- ASSIGNED TASK
Pictures aside, repeat every record below exactly.

- RECORDS TO PROCESS
········

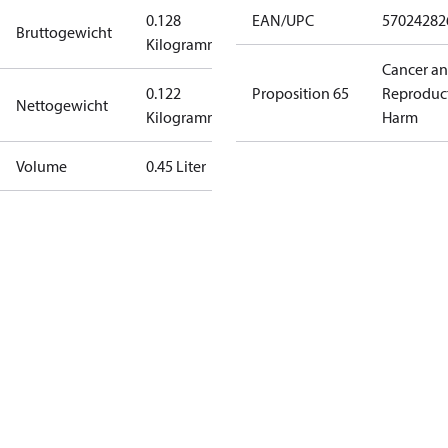
0.128
EAN/UPC
57024282
Bruttogewicht
Kilogramm
Cancer a
0.122
Proposition 65
Reproduc
Nettogewicht
Kilogramm
Harm
Volume
0.45 Liter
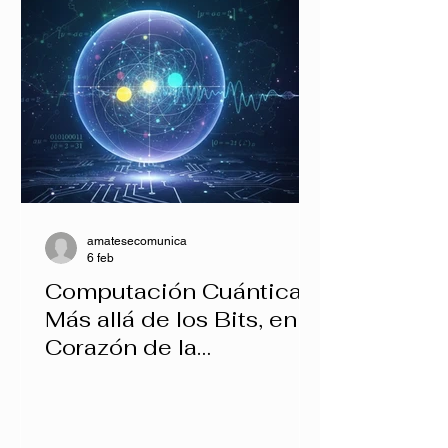
amatesecomunica
6 feb
Computación Cuántica:
Más allá de los Bits, en el
Corazón de la
Probabilidad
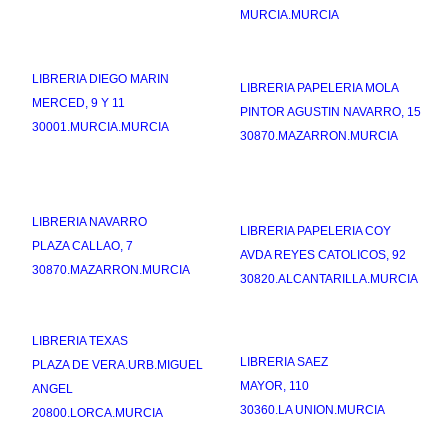
MURCIA.MURCIA
LIBRERIA DIEGO MARIN
LIBRERIA PAPELERIA MOLA
MERCED, 9 Y 11
PINTOR AGUSTIN NAVARRO, 15
30001.MURCIA.MURCIA
30870.MAZARRON.MURCIA
LIBRERIA NAVARRO
LIBRERIA PAPELERIA COY
PLAZA CALLAO, 7
AVDA REYES CATOLICOS, 92
30870.MAZARRON.MURCIA
30820.ALCANTARILLA.MURCIA
LIBRERIA TEXAS
LIBRERIA SAEZ
PLAZA DE VERA.URB.MIGUEL
MAYOR, 110
ANGEL
30360.LA UNION.MURCIA
20800.LORCA.MURCIA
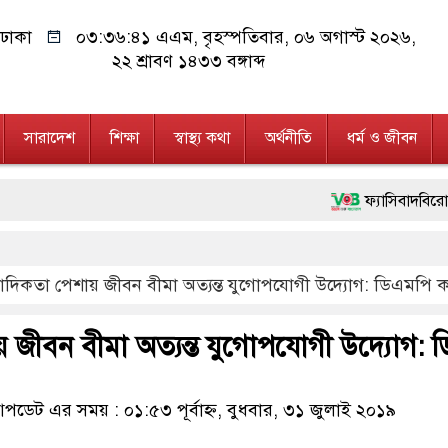
ঢাকা
০৩:৩৬:৪১ এএম
, বৃহস্পতিবার, ০৬ অগাস্ট ২০২৬,
২২ শ্রাবণ ১৪৩৩ বঙ্গাব্দ
সারাদেশ
শিক্ষা
স্বাস্থ্য কথা
অর্থনীতি
ধর্ম ও জীবন
ফ্যাসিবাদবিরোধী আন্দোলনে হত
মাননীয় প্রধানমন্ত্রী, মন্ত্
াদিকতা পেশায় জীবন বীমা অত্যন্ত যুগোপযোগী উদ্যোগ: ডিএমপি 
জনগণ পরিবর্তন চেয়েছে বলে
২৮ লাখ টাকার জাল নোটসহ
 জীবন বীমা অত্যন্ত যুগোপযোগী উদ্যোগ: 
নেতৃত্ব ও গণতন্ত্রের মূর্তমা
ডেট এর সময় : ০১:৫৩ পূর্বাহ্ন, বুধবার, ৩১ জুলাই ২০১৯
অবৈধ বিদেশি পিস্তল, ম্য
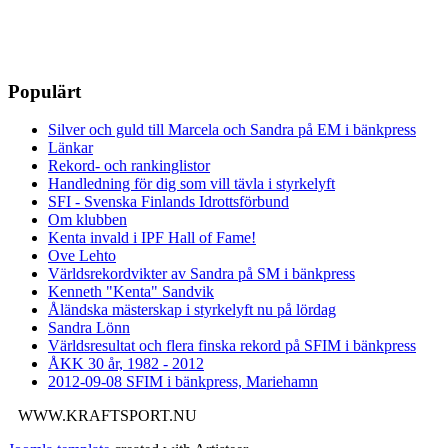
Populärt
Silver och guld till Marcela och Sandra på EM i bänkpress
Länkar
Rekord- och rankinglistor
Handledning för dig som vill tävla i styrkelyft
SFI - Svenska Finlands Idrottsförbund
Om klubben
Kenta invald i IPF Hall of Fame!
Ove Lehto
Världsrekordvikter av Sandra på SM i bänkpress
Kenneth "Kenta" Sandvik
Åländska mästerskap i styrkelyft nu på lördag
Sandra Lönn
Världsresultat och flera finska rekord på SFIM i bänkpress
ÅKK 30 år, 1982 - 2012
2012-09-08 SFIM i bänkpress, Mariehamn
WWW.KRAFTSPORT.NU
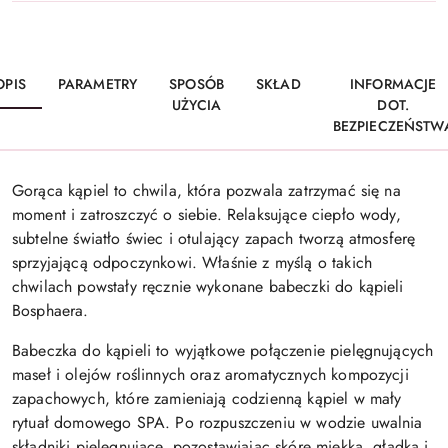
OPIS
PARAMETRY
SPOSÓB
SKŁAD
INFORMACJE
UŻYCIA
DOT.
BEZPIECZEŃSTW
Gorąca kąpiel to chwila, która pozwala zatrzymać się na
moment i zatroszczyć o siebie. Relaksujące ciepło wody,
subtelne światło świec i otulający zapach tworzą atmosferę
sprzyjającą odpoczynkowi. Właśnie z myślą o takich
chwilach powstały ręcznie wykonane babeczki do kąpieli
Bosphaera.
Babeczka do kąpieli to wyjątkowe połączenie pielęgnujących
maseł i olejów roślinnych oraz aromatycznych kompozycji
zapachowych, które zamieniają codzienną kąpiel w mały
rytuał domowego SPA. Po rozpuszczeniu w wodzie uwalnia
składniki pielęgnujące, pozostawiając skórę miękką, gładką i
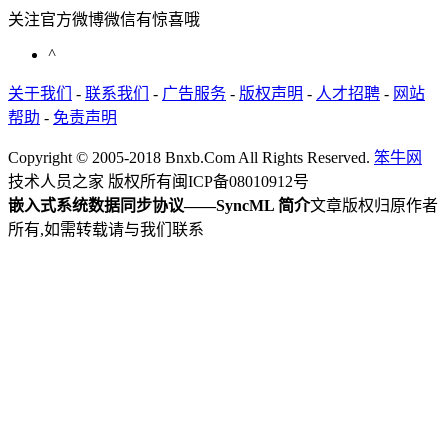
关注官方微博微信有惊喜哦
^
关于我们
-
联系我们
-
广告服务
-
版权声明
-
人才招聘
-
网站
帮助
-
免责声明
Copyright © 2005-2018 Bnxb.Com All Rights Reserved.
笨牛网
技术人员之家 版权所有
闽ICP备08010912号
嵌入式系统数据同步协议——SyncML 简介
文章版权归原作者
所有,如需转载请与我们联系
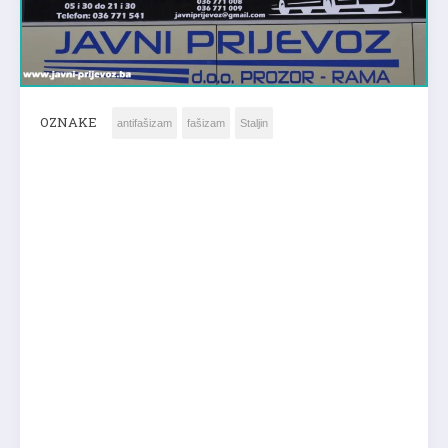
OZNAKE
antifašizam
fašizam
Staljin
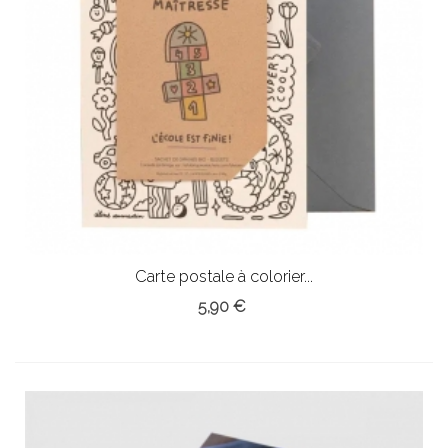
Carte postale à colorier...
5,90 €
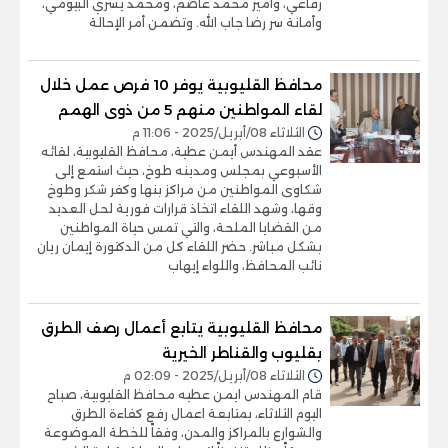
رفاعي، وأمير محمد عاصم، ومحمد يسري البيومي،
وأمانة سر رضا جاب الله. وتضمن أمر الإحالة
محافظ القليوبية يوفر 10 فرص عمل خلال
لقاء المواطنين منهم 5 من ذوى الهمم
الثلاثاء 08/أبريل/2025 - 11:06 م
عقد المهندس أيمن عطية، محافظ القليوبية، لقائه
الأسبوعي بمجلس ومدينه طوخ، حيث استمع إلى
شكاوى المواطنين من مراكز بنها وكفر شكر وطوخ
وقها، وشهد اللقاء اتخاذ قرارات فورية لحل العديد
من القضايا الملحة، والتي تمس حياة المواطنين
بشكل مباشر. حضر اللقاء كل من الدكتورة إيمان ريان
نائب المحافظ، واللواء إيهاب
محافظ القليوبية يتابع أعمال رصف الطرق
بقليوب والقناطر الخيرية
الثلاثاء 08/أبريل/2025 - 02:09 م
قام المهندس ايمن عطيه محافظ القليوبية، صباح
اليوم الثلاثاء، بمتابعة اعمال رفع كفاءة الطرق
والشوارع بالمراكز والمدن، وفقاً للخطة الموضوعة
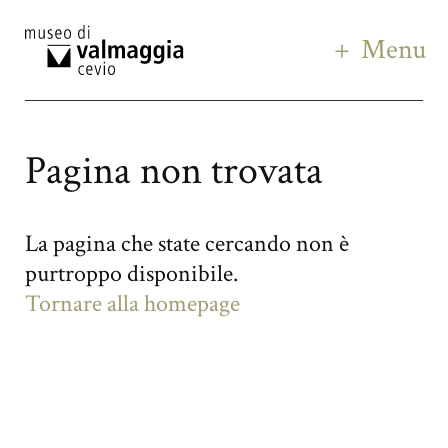
Menu
Pagina non trovata
La pagina che state cercando non è
purtroppo disponibile.
Tornare alla homepage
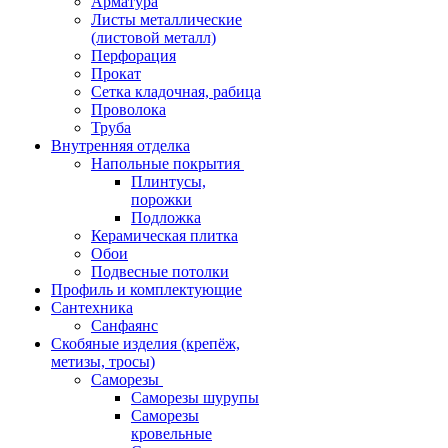
Арматура
Листы металлические
(листовой металл)
Перфорация
Прокат
Сетка кладочная, рабица
Проволока
Труба
Внутренняя отделка
Напольные покрытия
Плинтусы,
порожки
Подложка
Керамическая плитка
Обои
Подвесные потолки
Профиль и комплектующие
Сантехника
Санфаянс
Скобяные изделия (крепёж,
метизы, тросы)
Саморезы
Саморезы шурупы
Саморезы
кровельные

········

- EXERCISE ANSWER
0.128
EAN/UPC
57024282
Bruttogewicht
Kilogramm
Cancer a
0.122
Proposition 65
Reproduc
Nettogewicht
Kilogramm
Harm
Volume
0.45 Liter
amatesecomunica
6 feb
Computación Cuántica:
Más allá de los Bits, en el
Corazón de la
Probabilidad
MURCIA.MURCIA
LIBRERIA DIEGO MARIN
LIBRERIA PAPELERIA MOLA
MERCED, 9 Y 11
PINTOR AGUSTIN NAVARRO, 15
30001.MURCIA.MURCIA
30870.MAZARRON.MURCIA
LIBRERIA NAVARRO
LIBRERIA PAPELERIA COY
PLAZA CALLAO, 7
AVDA REYES CATOLICOS, 92
30870.MAZARRON.MURCIA
30820.ALCANTARILLA.MURCIA
LIBRERIA TEXAS
LIBRERIA SAEZ
PLAZA DE VERA.URB.MIGUEL
MAYOR, 110
ANGEL
30360.LA UNION.MURCIA
20800.LORCA.MURCIA
ঢাকা
০৩:৩৬:৪১ এএম
, বৃহস্পতিবার, ০৬ অগাস্ট ২০২৬,
২২ শ্রাবণ ১৪৩৩ বঙ্গাব্দ
সারাদেশ
শিক্ষা
স্বাস্থ্য কথা
অর্থনীতি
ধর্ম ও জীবন
ফ্যাসিবাদবিরোধী আন্দোলনে হত
মাননীয় প্রধানমন্ত্রী, মন্ত্
াদিকতা পেশায় জীবন বীমা অত্যন্ত যুগোপযোগী উদ্যোগ: ডিএমপি 
জনগণ পরিবর্তন চেয়েছে বলে
২৮ লাখ টাকার জাল নোটসহ
 জীবন বীমা অত্যন্ত যুগোপযোগী উদ্যোগ: 
নেতৃত্ব ও গণতন্ত্রের মূর্তমা
ডেট এর সময় : ০১:৫৩ পূর্বাহ্ন, বুধবার, ৩১ জুলাই ২০১৯
অবৈধ বিদেশি পিস্তল, ম্য
Populärt
Silver och guld till Marcela och Sandra på EM i bänkpress
Länkar
Rekord- och rankinglistor
Handledning för dig som vill tävla i styrkelyft
SFI - Svenska Finlands Idrottsförbund
Om klubben
Kenta invald i IPF Hall of Fame!
Ove Lehto
Världsrekordvikter av Sandra på SM i bänkpress
Kenneth "Kenta" Sandvik
Åländska mästerskap i styrkelyft nu på lördag
Sandra Lönn
Världsresultat och flera finska rekord på SFIM i bänkpress
ÅKK 30 år, 1982 - 2012
2012-09-08 SFIM i bänkpress, Mariehamn
WWW.KRAFTSPORT.NU
OPIS
PARAMETRY
SPOSÓB
SKŁAD
INFORMACJE
UŻYCIA
DOT.
BEZPIECZEŃSTW
Gorąca kąpiel to chwila, która pozwala zatrzymać się na
moment i zatroszczyć o siebie. Relaksujące ciepło wody,
subtelne światło świec i otulający zapach tworzą atmosferę
sprzyjającą odpoczynkowi. Właśnie z myślą o takich
chwilach powstały ręcznie wykonane babeczki do kąpieli
Bosphaera.
Babeczka do kąpieli to wyjątkowe połączenie pielęgnujących
maseł i olejów roślinnych oraz aromatycznych kompozycji
zapachowych, które zamieniają codzienną kąpiel w mały
rytuał domowego SPA. Po rozpuszczeniu w wodzie uwalnia
składniki pielęgnujące, pozostawiając skórę miękką, gładką i
关注官方微博微信有惊喜哦
^
关于我们
-
联系我们
-
广告服务
-
版权声明
-
人才招聘
-
网站
帮助
-
免责声明
Copyright © 2005-2018 Bnxb.Com All Rights Reserved.
笨牛网
技术人员之家 版权所有
闽ICP备08010912号
嵌入式系统数据同步协议——SyncML 简介
文章版权归原作者
所有,如需转载请与我们联系
OZNAKE
antifašizam
fašizam
Staljin
Carte postale à colorier...
5,90 €
رفاعي، وأمير محمد عاصم، ومحمد يسري البيومي،
وأمانة سر رضا جاب الله. وتضمن أمر الإحالة
محافظ القليوبية يوفر 10 فرص عمل خلال
لقاء المواطنين منهم 5 من ذوى الهمم
الثلاثاء 08/أبريل/2025 - 11:06 م
عقد المهندس أيمن عطية، محافظ القليوبية، لقائه
الأسبوعي بمجلس ومدينه طوخ، حيث استمع إلى
شكاوى المواطنين من مراكز بنها وكفر شكر وطوخ
وقها، وشهد اللقاء اتخاذ قرارات فورية لحل العديد
من القضايا الملحة، والتي تمس حياة المواطنين
بشكل مباشر. حضر اللقاء كل من الدكتورة إيمان ريان
نائب المحافظ، واللواء إيهاب
محافظ القليوبية يتابع أعمال رصف الطرق
بقليوب والقناطر الخيرية
الثلاثاء 08/أبريل/2025 - 02:09 م
قام المهندس ايمن عطيه محافظ القليوبية، صباح
اليوم الثلاثاء، بمتابعة اعمال رفع كفاءة الطرق
والشوارع بالمراكز والمدن، وفقاً للخطة الموضوعة
Menu
Pagina non trovata
La pagina che state cercando non è
purtroppo disponibile.
Tornare alla homepage
Арматура
Листы металлические
(листовой металл)
Перфорация
Прокат
Сетка кладочная, рабица
Проволока
Труба
Внутренняя отделка
Напольные покрытия
Плинтусы,
порожки
Подложка
Керамическая плитка
Обои
Подвесные потолки
Профиль и комплектующие
Сантехника
Санфаянс
Скобяные изделия (крепёж,
метизы, тросы)
Саморезы
Саморезы шурупы
Саморезы
кровельные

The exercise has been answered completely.